In 2012, the state welcomed 77,384 newborns, a number that overtook the 1971 baby-boom record. At the same time, 118,400 new residents from overseas and interstate arrived to Victoria. Aside from these factors, the medical industry also diminished mortality rate by 0.5% or 189 deaths during the said year.

The ABS reported that, with all the factors considered, Victoria’s population growth was the biggest among all states, which was equivalent to 100,000 annually.

Population in other Australian states

The report revealed that the country’s population grew by 1.8% or 394,200, which made total population equal to 22,906,000 people by December year-end. Western Australia yielded the fastest growth of 3.5% (83,000 people every year), which was double that of the nation and a percent over that of the Australian Capital Territory, the state with the second fastest growth at 2.3%.

Amid this population growth, the demographic report spotted the trend that 93% of the country’s population growth is concentrated in four states, such as New South Wales, Victoria, Queensland, and Western Australia. On the contrary, Tasmania had a slowing growth due to interstate migration.

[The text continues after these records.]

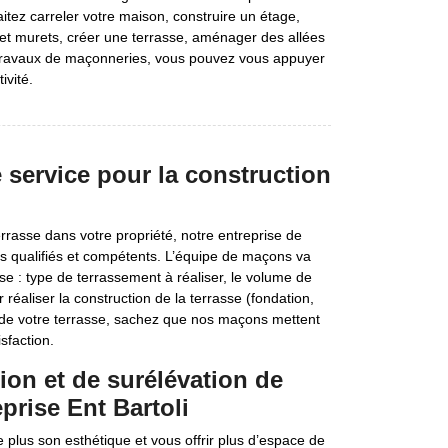
itez carreler votre maison, construire un étage,
et murets, créer une terrasse, aménager des allées
s travaux de maçonneries, vous pouvez vous appuyer
ivité.
 service pour la construction
errasse dans votre propriété, notre entreprise de
s qualifiés et compétents. L’équipe de maçons va
sse : type de terrassement à réaliser, le volume de
réaliser la construction de la terrasse (fondation,
on de votre terrasse, sachez que nos maçons mettent
sfaction.
ion et de surélévation de
prise Ent Bartoli
plus son esthétique et vous offrir plus d’espace de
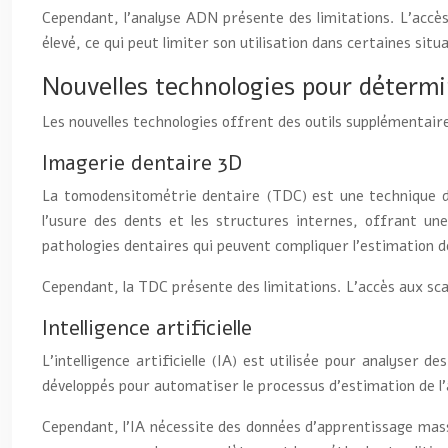
Cependant, l’analyse ADN présente des limitations. L’accè
élevé, ce qui peut limiter son utilisation dans certaines situ
Nouvelles technologies pour détermi
Les nouvelles technologies offrent des outils supplémentaire
Imagerie dentaire 3D
La tomodensitométrie dentaire (TDC) est une technique d’
l’usure des dents et les structures internes, offrant u
pathologies dentaires qui peuvent compliquer l’estimation de
Cependant, la TDC présente des limitations. L’accès aux scan
Intelligence artificielle
L’intelligence artificielle (IA) est utilisée pour analyse
développés pour automatiser le processus d’estimation de l’âg
Cependant, l’IA nécessite des données d’apprentissage mass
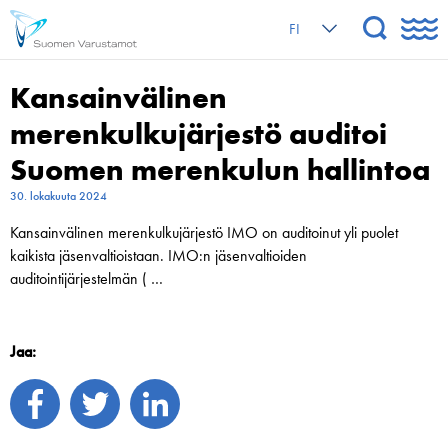
FI
Kansainvälinen
merenkulkujärjestö auditoi
Suomen merenkulun hallintoa
30. lokakuuta 2024
Kansainvälinen merenkulkujärjestö IMO on auditoinut yli puolet
kaikista jäsenvaltioistaan. IMO:n jäsenvaltioiden
auditointijärjestelmän ( …
Jaa:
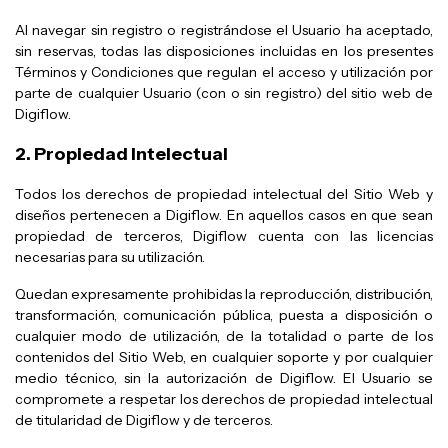
Al navegar sin registro o registrándose el Usuario ha aceptado,
sin reservas, todas las disposiciones incluidas en los presentes
Términos y Condiciones que regulan el acceso y utilización por
parte de cualquier Usuario (con o sin registro) del sitio web de
Digiflow.
2. Propiedad Intelectual
Todos los derechos de propiedad intelectual del Sitio Web y
diseños pertenecen a Digiflow. En aquellos casos en que sean
propiedad de terceros, Digiflow cuenta con las licencias
necesarias para su utilización.
Quedan expresamente prohibidas la reproducción, distribución,
transformación, comunicación pública, puesta a disposición o
cualquier modo de utilización, de la totalidad o parte de los
contenidos del Sitio Web, en cualquier soporte y por cualquier
medio técnico, sin la autorización de Digiflow. El Usuario se
compromete a respetar los derechos de propiedad intelectual
de titularidad de Digiflow y de terceros.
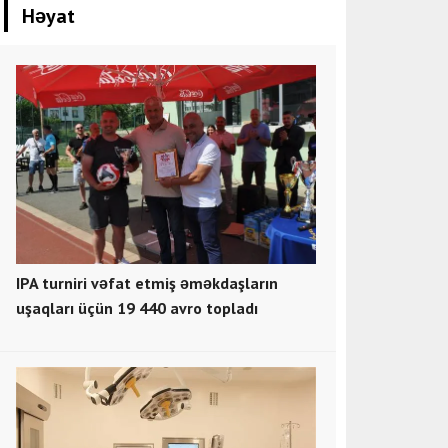
Həyat
IPA turniri vəfat etmiş əməkdaşların
uşaqları üçün 19 440 avro topladı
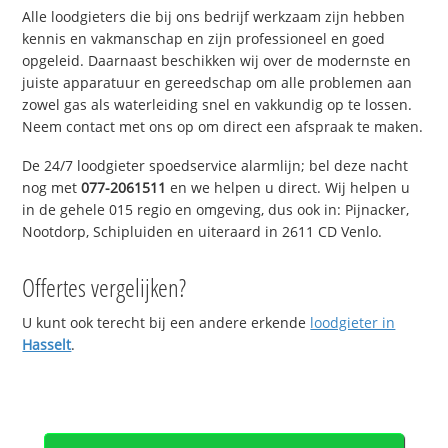
Alle loodgieters die bij ons bedrijf werkzaam zijn hebben
kennis en vakmanschap en zijn professioneel en goed
opgeleid. Daarnaast beschikken wij over de modernste en
juiste apparatuur en gereedschap om alle problemen aan
zowel gas als waterleiding snel en vakkundig op te lossen.
Neem contact met ons op om direct een afspraak te maken.
De 24/7 loodgieter spoedservice alarmlijn; bel deze nacht
nog met
077-2061511
en we helpen u direct. Wij helpen u
in de gehele 015 regio en omgeving, dus ook in: Pijnacker,
Nootdorp, Schipluiden en uiteraard in 2611 CD Venlo.
Offertes vergelijken?
U kunt ook terecht bij een andere erkende
loodgieter in
Hasselt
.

By the end of December 2012, the six other states had the following populations: 7.35 million in New South Wales; 4.61 million in Queensland; 2.47 million in Western Australia; 1.66 million in South Australia; 512,400 in Tasmania; 379,500 in Australian Capital Territory; and 236,900 in Northern Territory.

Implications of increasing population

According to Mr. O’Brien, population increase is likely to challenge the finances of states. For instance, the great increase in population in Victoria means that “we need to build the infrastructure, the public transport and the roads and the hospitals to ensure that we can cope with this additional population.”

Increase in population in some states also suggests about the quality of life in them, which in turn will attract migrants to consider living or working in regional areas in Australia.